Noviodunum passed under Roman control with the annexation of Thrace in 46 AD, being attached to the Roman province of Moesia.

The strategic position of the fort allowed the Romans to supervise and control the border of the entire Moesian Limes along this section of the Danube.

It became the main port of Classis Flavia Moesica and a military centre of the region under Domitian, and after the conquest of Dacia by Trajan. Some vexillationes of Legio V Macedonica were detached here, at least until the reign of Marcus Aurelius. Then followed vexillationes of Legio I Italica.

The civil settlement became a municipium during the late second century.

It was probably destroyed during the second half of the 3rd century during the period of heavy invasions of Goths and Heruli. Under Diocletian, Legio I Iovia was created and based here.

It was rebuilt during the reign of Constantine the Great (after 324) during the military campaigns and placed under the command of the Dux Scythiae.

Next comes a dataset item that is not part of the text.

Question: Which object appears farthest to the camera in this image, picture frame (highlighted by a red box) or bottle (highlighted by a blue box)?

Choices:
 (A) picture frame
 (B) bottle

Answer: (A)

In 369 Emperor Valens crossed the Danube from Noviodunum and fought the Battle of Noviodunum against Athanaric and the Tervingi, in which Valens was victorious and took the title Gothicus Maximus.

Between 434 and 441, the city with its naval base was occupied by the Huns, but was then taken back under Roman rule to be part of the Byzantine Empire.

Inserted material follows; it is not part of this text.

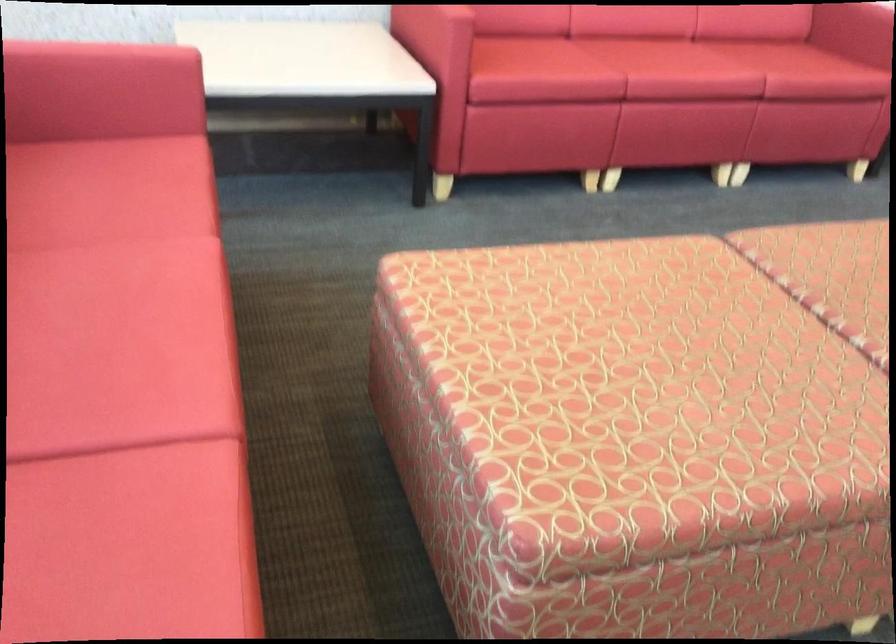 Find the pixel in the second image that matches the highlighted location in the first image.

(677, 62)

The city survived until the 7th century.

==The site==

The area enclosed by walls is about 9 ha divided into two distinct enclosures; one is from at least before the 4th century, consisting of the headquarters of the Danube Fleet, and the other is the walled city from the late 2nd century. A second civil settlement of at least 7 ha, depending, on the military garrison would be inside the three huge earth ramparts.

In the 1990s, three towers on the southern curtain wall were revealed; a fan shaped tower on the corner, a U shaped tower and the Large Tower, one of the largest towers ever built by the Romans. These towers connected by the curtain, almost 3 m wide, extend for 80 m.